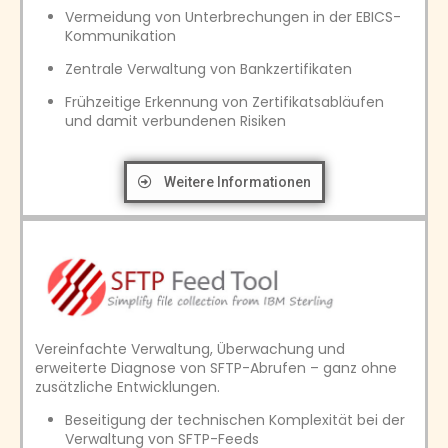
Vermeidung von Unterbrechungen in der EBICS-
Kommunikation
Zentrale Verwaltung von Bankzertifikaten
Frühzeitige Erkennung von Zertifikatsabläufen
und damit verbundenen Risiken
Weitere Informationen
Vereinfachte Verwaltung, Überwachung und
erweiterte Diagnose von SFTP-Abrufen – ganz ohne
zusätzliche Entwicklungen.
Beseitigung der technischen Komplexität bei der
Verwaltung von SFTP-Feeds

---+---

— What the task asks —
Your answer should be the lines from the one that contains "Vereinfachte Verwaltung, Überwachung und" through the last line of the material, copied exactly.

— Output for this exercise —
Vereinfachte Verwaltung, Überwachung und
erweiterte Diagnose von SFTP-Abrufen – ganz ohne
zusätzliche Entwicklungen.
Beseitigung der technischen Komplexität bei der
Verwaltung von SFTP-Feeds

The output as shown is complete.